◆ Work instructions ◆
The required output is a number: how many lines of the data below include the string "Odahl".

——

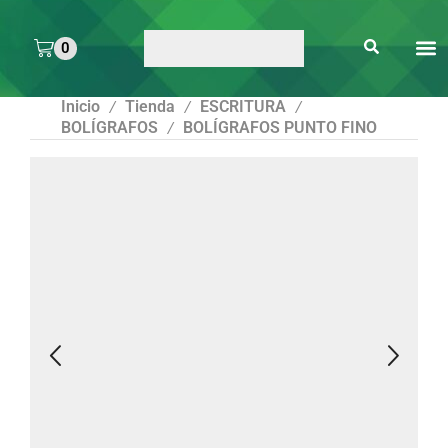
0
ARTE 
PEGAMENTOS Y
ENMICA
ARTÍCULOS DE S
Inicio
Tienda
ESCRITURA
/
/
/
BOLÍGRAFOS
BOLÍGRAFOS PUNTO FINO
/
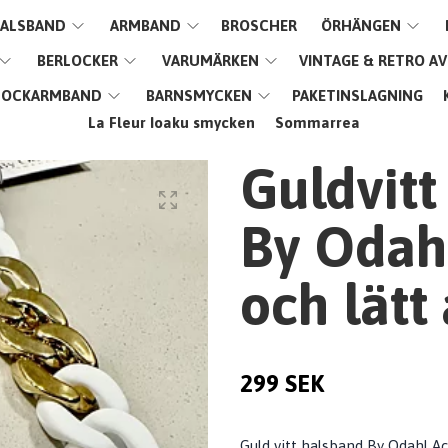
ALSBAND
ARMBAND
BROSCHER
ÖRHÄNGEN
BERLOCKER
VARUMÄRKEN
VINTAGE & RETRO A
LOCKARMBAND
BARNSMYCKEN
PAKETINSLAGNING
La Fleur Ioaku smycken
Sommarrea
Guldvitt
By Odahl
och lätt 
299 SEK
Guld vitt halsband By Odahl A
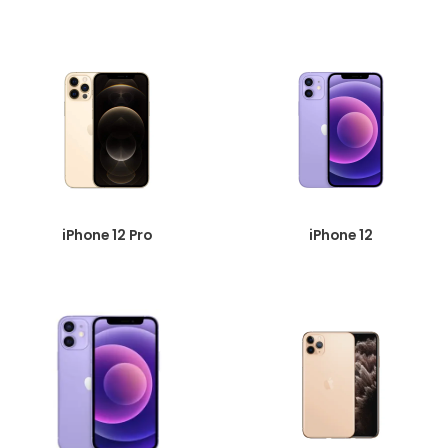
iPhone 12 Pro
iPhone 12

——

◆ Task result ◆
2